— Activity —
Please show all lines of the records that include "Inter".

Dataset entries

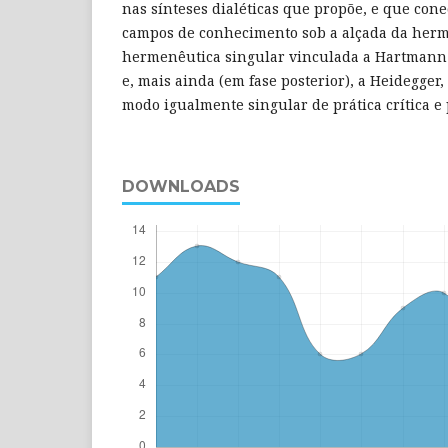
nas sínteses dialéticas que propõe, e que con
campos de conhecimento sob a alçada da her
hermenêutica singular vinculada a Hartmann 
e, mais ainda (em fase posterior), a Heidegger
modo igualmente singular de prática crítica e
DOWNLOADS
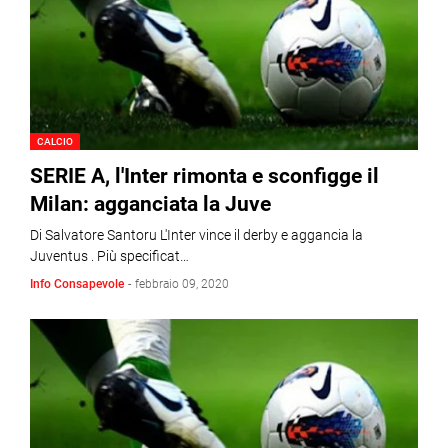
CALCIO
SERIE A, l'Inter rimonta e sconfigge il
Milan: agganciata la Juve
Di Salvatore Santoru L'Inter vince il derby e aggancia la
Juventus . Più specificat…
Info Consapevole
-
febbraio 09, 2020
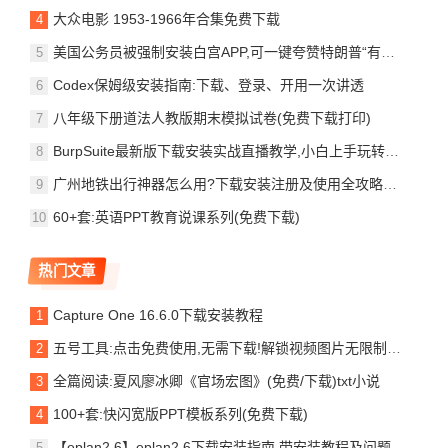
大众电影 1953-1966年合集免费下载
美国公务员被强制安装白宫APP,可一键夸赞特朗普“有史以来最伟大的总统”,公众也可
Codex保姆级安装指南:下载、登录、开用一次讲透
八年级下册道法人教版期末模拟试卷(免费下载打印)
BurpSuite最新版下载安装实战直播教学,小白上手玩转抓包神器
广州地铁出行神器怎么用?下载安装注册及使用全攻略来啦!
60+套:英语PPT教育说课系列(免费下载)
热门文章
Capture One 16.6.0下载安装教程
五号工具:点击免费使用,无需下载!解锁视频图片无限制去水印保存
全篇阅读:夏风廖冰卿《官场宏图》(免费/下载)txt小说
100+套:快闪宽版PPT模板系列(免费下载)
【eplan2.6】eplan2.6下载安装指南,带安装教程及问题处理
==
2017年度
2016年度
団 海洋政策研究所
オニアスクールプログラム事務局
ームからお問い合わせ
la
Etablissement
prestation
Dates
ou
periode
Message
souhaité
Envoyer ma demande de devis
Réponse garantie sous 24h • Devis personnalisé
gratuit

— Result —
SERIE A, l'Inter rimonta e sconfigge il
Di Salvatore Santoru L'Inter vince il derby e aggancia la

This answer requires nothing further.